December 9 Energy News

December 9, 2022

Science and Technology:

¶ “Low Cost Sodium Sulfur Battery Shows Promise” • At the University of Sydney, researchers are touting breakthroughs in the lab that they say may lead to new, low cost sodium sulfur batteries with four times the energy storage capacity of lithium-ion batteries. Their research has been published recently in the journal Advanced Materials. [CleanTechnica]

University of Sydney (Image by the University of Sydney)

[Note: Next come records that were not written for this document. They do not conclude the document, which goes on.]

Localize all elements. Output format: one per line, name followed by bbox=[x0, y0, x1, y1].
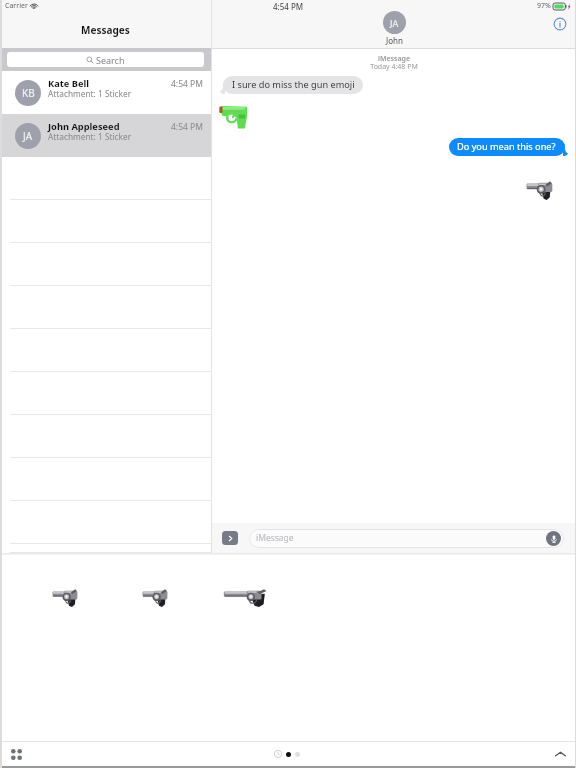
button[interactable]: Details bbox=[552, 16, 568, 32]
button[interactable] bbox=[223, 588, 264, 607]
staticText: John bbox=[386, 35, 403, 46]
button[interactable]: App Store bbox=[222, 531, 238, 545]
staticText: I sure do miss the gun emoji bbox=[232, 78, 355, 91]
staticText: iMessage bbox=[212, 54, 576, 64]
staticText: 4:54 PM bbox=[171, 78, 203, 90]
button[interactable]: Search bbox=[7, 52, 204, 67]
button[interactable] bbox=[52, 588, 79, 607]
button[interactable]: App drawer bbox=[8, 746, 24, 762]
staticText: Kate Bell bbox=[48, 77, 90, 90]
staticText: Messages bbox=[81, 23, 130, 37]
staticText: Attachment: 1 Sticker bbox=[48, 88, 132, 99]
staticText: Search bbox=[96, 54, 125, 66]
staticText: KB bbox=[22, 86, 35, 100]
button[interactable]: I sure do miss the gun emoji bbox=[220, 76, 365, 94]
button[interactable]: Dictate bbox=[546, 531, 561, 546]
staticText: iMessage bbox=[256, 532, 294, 544]
button[interactable]: Expand bbox=[552, 746, 568, 762]
staticText: Carrier bbox=[5, 1, 28, 11]
staticText: 97% bbox=[537, 1, 551, 11]
button[interactable]: KB bbox=[0, 71, 211, 114]
staticText: JA bbox=[23, 129, 33, 143]
button[interactable]: iMessage bbox=[249, 529, 564, 548]
staticText: Attachment: 1 Sticker bbox=[48, 131, 132, 142]
staticText: John Appleseed bbox=[48, 120, 120, 133]
button[interactable]: JA bbox=[383, 11, 406, 34]
staticText: JA bbox=[390, 17, 399, 29]
staticText: Today 4:48 PM bbox=[212, 62, 576, 72]
button[interactable] bbox=[142, 588, 169, 607]
button[interactable]: JA bbox=[0, 114, 211, 157]
staticText: Do you mean this one? bbox=[457, 140, 556, 153]
staticText: 4:54 PM bbox=[0, 1, 576, 12]
staticText: 4:54 PM bbox=[171, 121, 203, 133]
button[interactable]: Do you mean this one? bbox=[449, 138, 570, 156]
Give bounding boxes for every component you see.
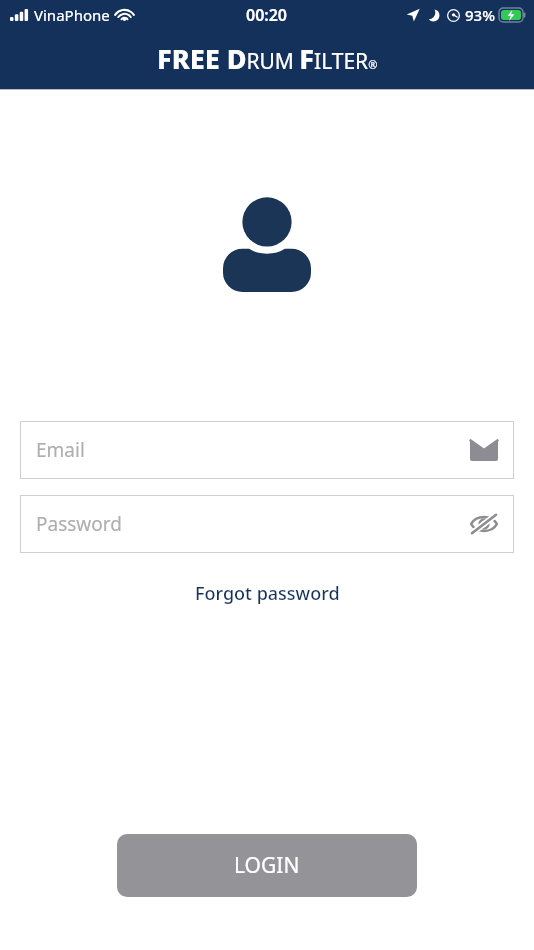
other: Show password [470,510,498,538]
other: Email [470,436,498,464]
button[interactable]: Email [20,421,514,479]
staticText: 00:20 [246,4,288,26]
button[interactable]: Forgot password [187,577,348,610]
staticText: FREE DRUM FILTER® [157,40,378,77]
staticText: VinaPhone [34,5,110,25]
staticText: LOGIN [234,851,300,880]
staticText: Forgot password [195,581,340,606]
staticText: Email [36,437,470,463]
button[interactable]: Password [20,495,514,553]
staticText: 93% [465,5,495,25]
button[interactable]: LOGIN [117,834,417,897]
staticText: Password [36,511,470,537]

¶ “Botanical Gardens Are ‘Hot Spots’ For Butterflies In Climate Change” • Many species of butterflies are in decline. Despite their relatively small footprint in urban areas, botanical gardens are important hotspots for butterfly biodiversity in the arid Southwest, a study by University of Arizona scientists shows. It was published in the journal Insects. []


¶ “UK Condemned By Its Own Climate Advisers For Approving First New Coal Mine In Three Decades” • Environmentalists, scientists, and even the UK government climate advisers strongly criticized a decision to approve a plan to open the country’s first new coal mine in three decades, just over a year after pushing the world to abandon coal at COP26. [CNN]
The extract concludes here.